According to the head of Ramirez in the domestic market, the products with the largest output are the tunas, with tuna in oil accounting for about half of the turnover.
In turn, exports account for 55% of sales, equivalent to a 12% increase compared to 2017.
Leading the external demand are sardines, mackerel and petinga, with Belgium being the main market for canning, where it holds 32% of the share of sardines and mackerel.
The company formed in 1853 in Vila Real de Santo António, Faro district, also exports to markets like Canada, Brazil, United States, Italy, Germany, France and the United Kingdom, where it does not foresee a major impact after Brexit.

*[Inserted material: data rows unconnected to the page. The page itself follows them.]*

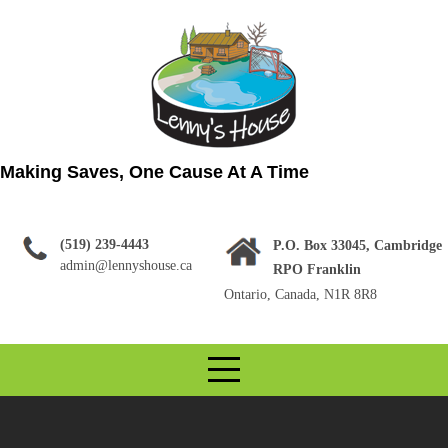
Skip
to
content
Making Saves, One Cause At A Time
(519) 239-4443
P.O. Box 33045, Cambridge
admin@lennyshouse.ca
RPO Franklin
Ontario, Canada, N1R 8R8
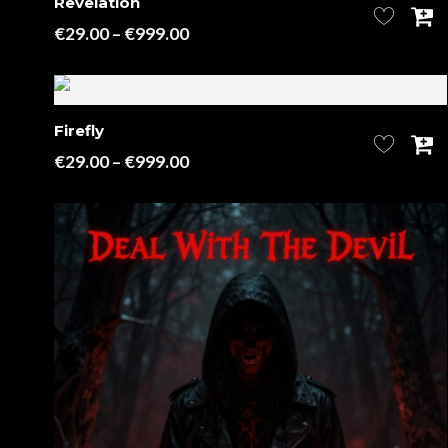
Revelation
Price
€
29.00
–
€
999.00
range:
€29.00
through
Firefly
€999.00
Price
€
29.00
–
€
999.00
range:
€29.00
through
€999.00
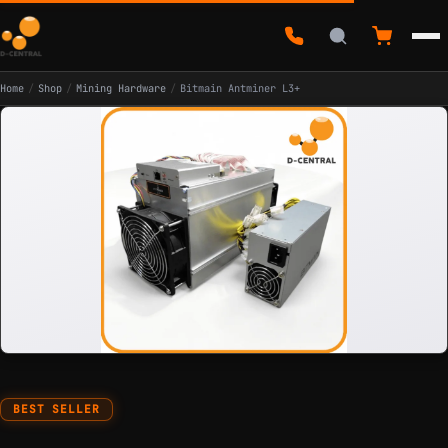
Home
/
Shop
/
Mining Hardware
/
Bitmain Antminer L3+
BEST SELLER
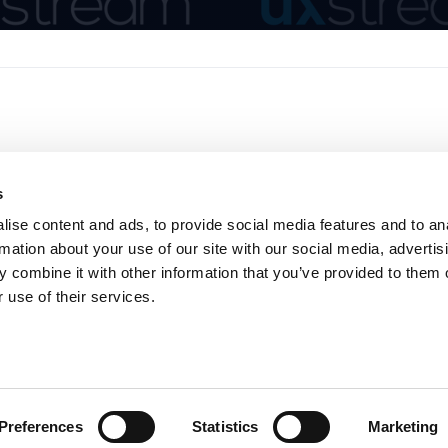
s
ise content and ads, to provide social media features and to an
rmation about your use of our site with our social media, advertis
 combine it with other information that you’ve provided to them o
Home
About
Product
News
 use of their services.
Privacy Policy
Cookie Consent
Preferences
Statistics
Marketing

“We are not very afraid, I think business will keep up. Sales to the UK are not very representative, we do not have a big risk,” he said.
Ramirez will also enter Colombia and Chile, supplying a “large supermarket chain“.

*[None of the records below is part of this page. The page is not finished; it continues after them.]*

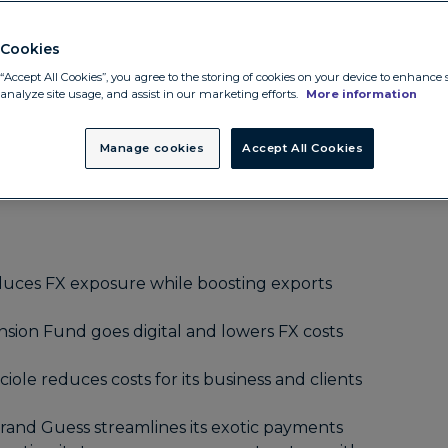
utions
ral Credit Union unlocks global efficiency with
Cookies
“Accept All Cookies”, you agree to the storing of cookies on your device to enhance s
unds
 analyze site usage, and assist in our marketing efforts.
More information
minimizes risk and increases investor confidence
Manage cookies
Accept All Cookies
ains cost certainty and time savings
ces FX exposure while boosting exports
sion Fund goes digital and lowers FX costs
iole reduces costs for its business and clients
brand Guess streamlines its exotic payments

Although he did not reveal the exported values, Luis Avides Moreira indicated that the sale will take place within a maximum period of 60 days.
“We are talking about an order in two or three containers, which are interesting values for us,” he said. “It’s a start and I think it will work better later on.”
The company’s strategy is to position itself on an “upper level”, betting on the quality and differentiation of the products.
“We can not compete with countries like Thailand in the production of tuna. Competing with Morocco is also difficult. We have a very wide range.I think we are the only cannery in the world with so many references. With the Ramirez brand alone we have 55 references,” he added.
As a complement to the traditional distribution channels, the company recently launched an online store, being initially only available in Europe.
“There is a lot of online customers, the so-called ‘millennium’ generation, which uses and abuses shopping. This store allows you to work on this range and have quick and easy access to the entire European market,” he explained.
By 2019, the company forecasts growth in sales between 7.5% and 10%, with a view to launching a range of organic products.
“What we do, we do well and this is the only way to keep the production unit here in Portugal and for the company to last another 100 or 200 years, and the sixth generation of the family is about to enter,” he concluded.